Mulher a organizar vegetais numa taça na cozinha com ténis e garrafa de água ao lado.

O mais recente retrato global sugere que os hábitos do dia a dia - desde o que colocamos no prato até ao tempo que passamos sentadas - estão a influenciar o risco de cancro da mama muito mais do que muitas mulheres imaginam. E, de forma ainda mais importante, uma parte considerável dos casos poderá, em teoria, ser adiada, tornar-se menos agressiva ou até ser evitada.

Cancro da mama: seis hábitos associados a mais de um quarto do peso mundial da doença

Uma análise de grande escala publicada na revista científica Lancet Oncologia quantificou aquilo que há muito é suspeitado na prática clínica. Investigadores do Instituto para a Avaliação e Métricas em Saúde (IHME), da Universidade de Washington, avaliaram dados sobre cancro da mama em 204 países, entre 1990 e 2023.

Em vez de se limitarem a contabilizar mortes, os autores recorreram aos anos de vida ajustados por incapacidade (AVAI), uma métrica que junta: - os anos de vida perdidos por morte prematura; e - os anos vividos com doença e com as suas complicações.

Em 2023, o cancro da mama “custou” ao mundo 24,3 milhões de anos de vida saudável. Seis factores de estilo de vida, passíveis de mudança, explicaram 6,8 milhões desses anos - 28%.

Em termos práticos, os autores interpretam este resultado como uma aproximação: cerca de 1 em cada 4 mulheres afectadas poderia, pelo menos em teoria, não ter desenvolvido a doença ou ter enfrentado uma forma menos grave, caso estes riscos tivessem sido reduzidos.

Para organizar a análise, a equipa agrupou os riscos em duas grandes famílias: - metabólicos (por exemplo, obesidade e açúcar no sangue elevado); - comportamentais (por exemplo, tabagismo e inactividade física).

Ambos os grupos mostraram ter um impacto relevante.

Os seis riscos modificáveis: a carne vermelha no topo da lista

O dado mais marcante do estudo é a força com que a alimentação - e, em particular, a carne vermelha - surge associada ao peso evitável do cancro da mama.

O consumo excessivo de carne vermelha foi o maior contributo evitável isolado, associado a 11% do peso do cancro da mama atribuível a factores de estilo de vida em 2023.

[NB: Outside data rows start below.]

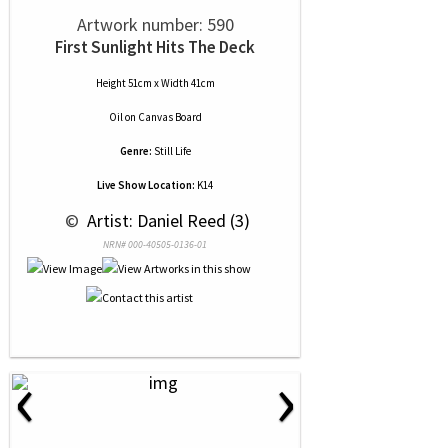
Artwork number: 590
First Sunlight Hits The Deck
Height 51cm x Width 41cm
Oil
on
Canvas Board
Genre:
Still Life
Live Show Location:
K14
 © 
 Artist: Daniel Reed (3)
NRN# 000-40505-0136-01
‹
›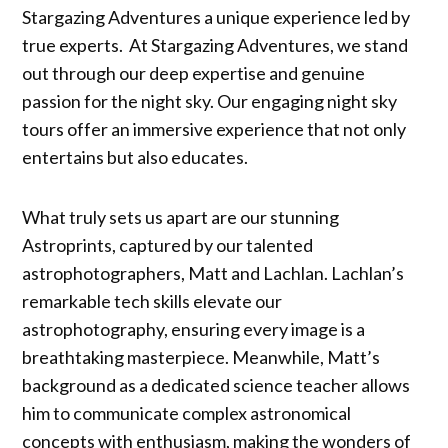
Stargazing Adventures a unique experience led by
true experts. At Stargazing Adventures, we stand
out through our deep expertise and genuine
passion for the night sky. Our engaging night sky
tours offer an immersive experience that not only
entertains but also educates.
What truly sets us apart are our stunning
Astroprints, captured by our talented
astrophotographers, Matt and Lachlan. Lachlan’s
remarkable tech skills elevate our
astrophotography, ensuring every image is a
breathtaking masterpiece. Meanwhile, Matt’s
background as a dedicated science teacher allows
him to communicate complex astronomical
concepts with enthusiasm, making the wonders of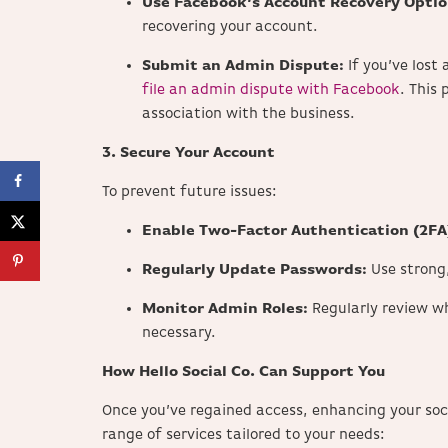
Use Facebook’s Account Recovery Optio
recovering your account.
Submit an Admin Dispute:
If you’ve los
file an admin dispute with Facebook
. This 
association with the business.
3. Secure Your Account
To prevent future issues:
Enable Two-Factor Authentication (2FA
Regularly Update Passwords:
Use strong
Monitor Admin Roles:
Regularly review w
necessary.
How Hello Social Co. Can Support You
Once you’ve regained access, enhancing your soci
range of services tailored to your needs: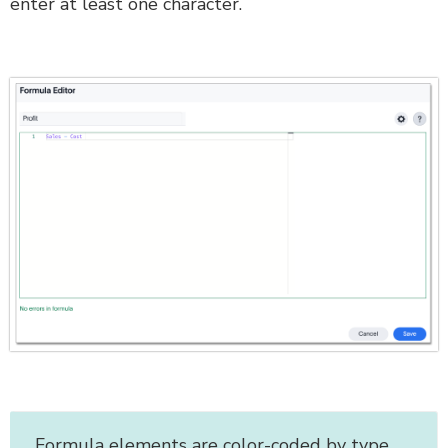
enter at least one character.
Formula elements are color-coded by type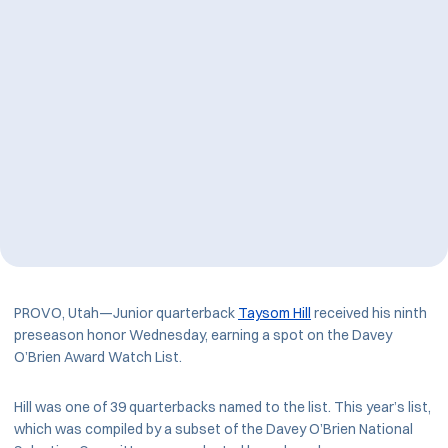
PROVO, Utah—Junior quarterback
Taysom Hill
received his ninth
preseason honor Wednesday, earning a spot on the Davey
O’Brien Award Watch List.
Hill was one of 39 quarterbacks named to the list. This year’s list,
which was compiled by a subset of the Davey O’Brien National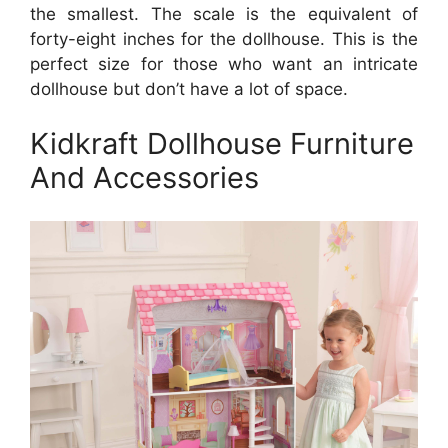
the smallest. The scale is the equivalent of
forty-eight inches for the dollhouse. This is the
perfect size for those who want an intricate
dollhouse but don’t have a lot of space.
Kidkraft Dollhouse Furniture
And Accessories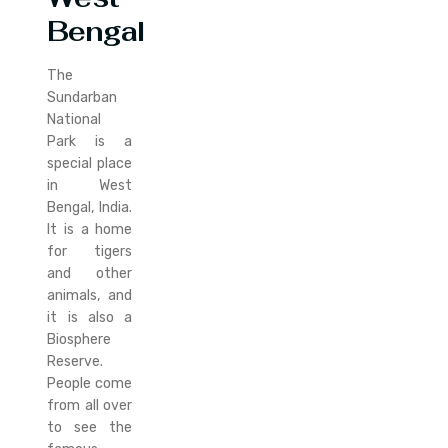
Bengal
The
Sundarban
National
Park is a
special place
in West
Bengal, India.
It is a home
for tigers
and other
animals, and
it is also a
Biosphere
Reserve.
People come
from all over
to see the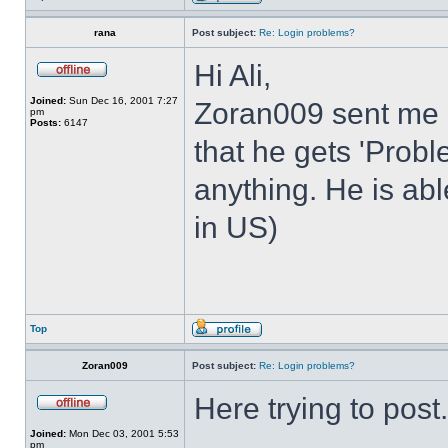
rana
Post subject:
Re: Login problems?
Hi Ali,
Joined:
Sun Dec 16, 2001 7:27
Zoran009 sent me 
pm
Posts:
6147
that he gets 'Prob
anything. He is abl
in US)
Top
Zoran009
Post subject:
Re: Login problems?
Here trying to post.
Joined:
Mon Dec 03, 2001 5:53
pm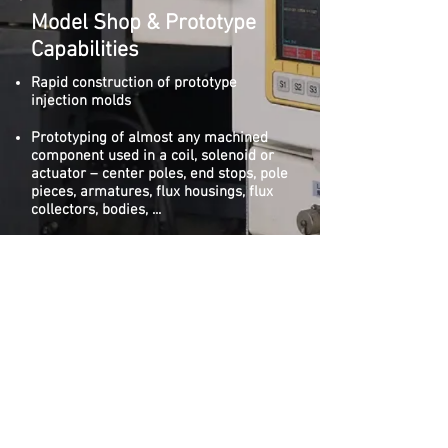
Model Shop & Prototype
Capabilities
Rapid construction of prototype
injection molds
Prototyping of almost any machined
component used in a coil, solenoid or
actuator – center poles, end stops, pole
pieces, armatures, flux housings, flux
collectors, bodies, ...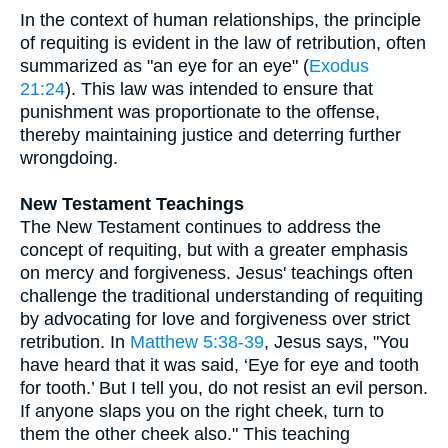
In the context of human relationships, the principle
of requiting is evident in the law of retribution, often
summarized as "an eye for an eye" (
Exodus
21:24
). This law was intended to ensure that
punishment was proportionate to the offense,
thereby maintaining justice and deterring further
wrongdoing.
New Testament Teachings
The New Testament continues to address the
concept of requiting, but with a greater emphasis
on mercy and forgiveness. Jesus' teachings often
challenge the traditional understanding of requiting
by advocating for love and forgiveness over strict
retribution. In
Matthew 5:38-39
, Jesus says, "You
have heard that it was said, ‘Eye for eye and tooth
for tooth.’ But I tell you, do not resist an evil person.
If anyone slaps you on the right cheek, turn to
them the other cheek also." This teaching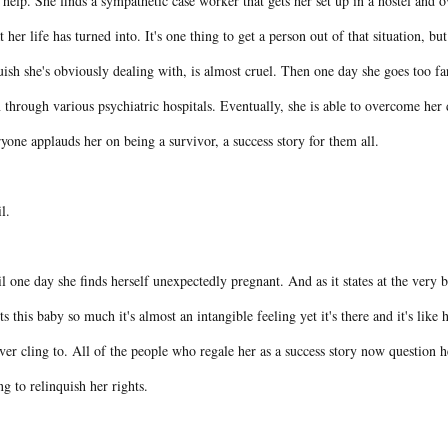
 help. She finds a sympathetic case worker that gets her set up in a hostel and o
 her life has turned into. It's one thing to get a person out of that situation, b
ish she's obviously dealing with, is almost cruel. Then one day she goes too f
 through various psychiatric hospitals. Eventually, she is able to overcome he
yone applauds her on being a survivor, a success story for them all.
il.
l one day she finds herself unexpectedly pregnant. And as it states at the very 
s this baby so much it's almost an intangible feeling yet it's there and it's like he
ver cling to. All of the people who regale her as a success story now question h
ng to relinquish her rights.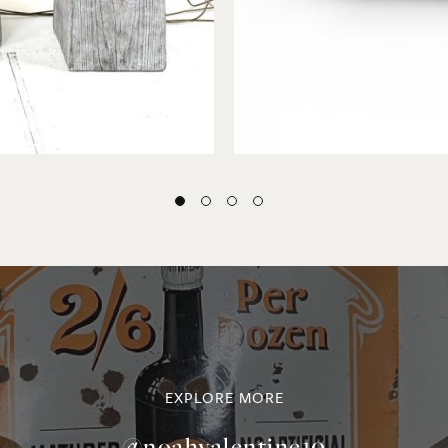
EXPLORE MORE
@noahvalentine10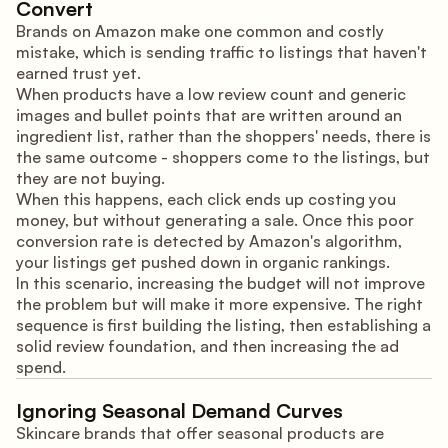
Convert
Brands on Amazon make one common and costly
mistake, which is sending traffic to listings that haven't
earned trust yet.
When products have a low review count and generic
images and bullet points that are written around an
ingredient list, rather than the shoppers' needs, there is
the same outcome - shoppers come to the listings, but
they are not buying.
When this happens, each click ends up costing you
money, but without generating a sale. Once this poor
conversion rate is detected by Amazon's algorithm,
your listings get pushed down in organic rankings.
In this scenario, increasing the budget will not improve
the problem but will make it more expensive. The right
sequence is first building the listing, then establishing a
solid review foundation, and then increasing the ad
spend.
Ignoring Seasonal Demand Curves
Skincare brands that offer seasonal products are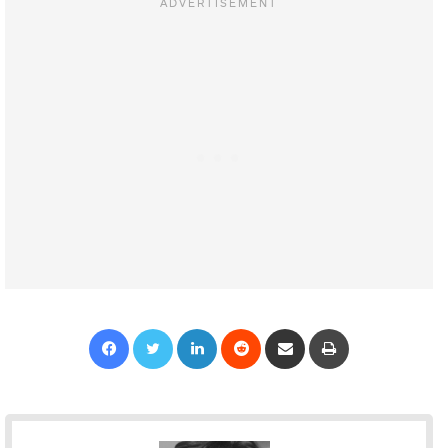
Facebook
Twitter
LinkedIn
Reddit
Share via Email
Print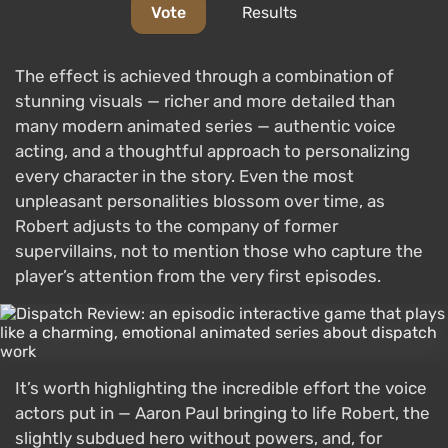
Vote
Results
The effect is achieved through a combination of
stunning visuals — richer and more detailed than
many modern animated series — authentic voice
acting, and a thoughtful approach to personalizing
every character in the story. Even the most
unpleasant personalities blossom over time, as
Robert adjusts to the company of former
supervillains, not to mention those who capture the
player’s attention from the very first episodes.
It’s worth highlighting the incredible effort the voice
actors put in — Aaron Paul bringing to life Robert, the
slightly subdued hero without powers, and, for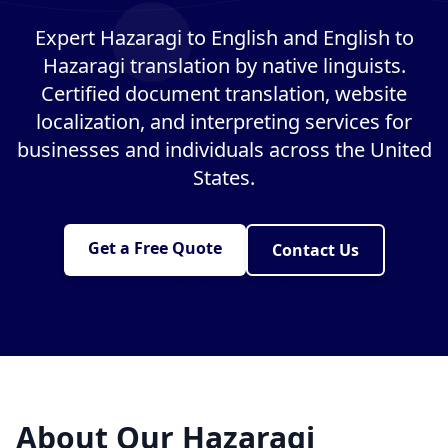
Expert Hazaragi to English and English to
Hazaragi translation by native linguists.
Certified document translation, website
localization, and interpreting services for
businesses and individuals across the United
States.
Get a Free Quote
Contact Us
About Our Hazaragi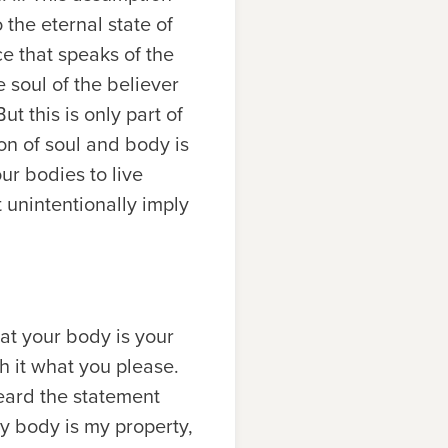
o the eternal state of
ce that speaks of the
e soul of the believer
t this is only part of
on of soul and body is
ur bodies to live
 unintentionally imply
at your body is your
h it what you please.
eard the statement
y body is my property,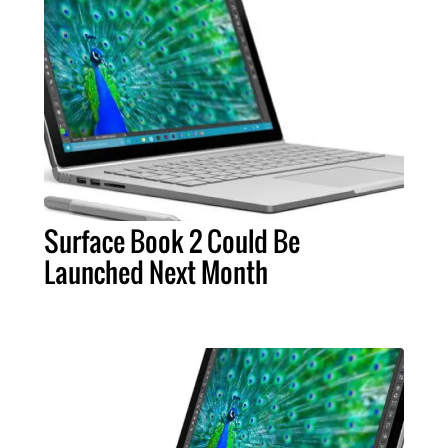
Surface Book 2 Could Be
Launched Next Month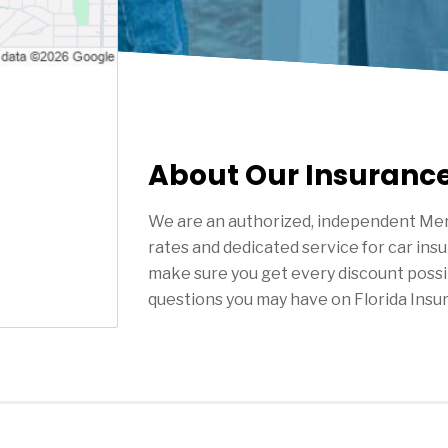
About Our Insuranc
We are an authorized, independent Mer
rates and dedicated service for car ins
make sure you get every discount possi
questions you may have on Florida Insu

Isto corresponde a aproximadamente 2,7 milhões de anos de vida saudável perdidos num único ano, associados a um só hábito alimentar.

Quanto pesa cada factor no cancro da mama

  • Consumo elevado de carne vermelha: 11% do peso modificável do cancro da mama
  • Tabagismo: 10%
  • Açúcar no sangue elevado (incluindo diabetes mal controlada ou pré-diabetes): 9%
  • Obesidade (índice de massa corporal elevado): 7%
  • Consumo de álcool: 5%
  • Inactividade física: 4%

Analisados separadamente, cada factor contribui para aumentar o risco. Em conjunto, tendem a criar um contexto hormonal e metabólico em que as células mamárias têm maior probabilidade de se tornarem cancerígenas - e, uma vez transformadas, de crescerem com mais facilidade.

No caso da carne vermelha, são apontados vários mecanismos plausíveis. A confecção a temperaturas muito elevadas (como grelhar intensamente ou fritar) pode gerar compostos com potencial carcinogénico. Além disso, algumas carnes processadas contêm nitratos e nitritos, capazes de originar substâncias que promovem processos cancerígenos no organismo. Também se investigam possíveis resíduos de hormonas ou antibióticos na carne, embora sejam mais difíceis de medir com precisão.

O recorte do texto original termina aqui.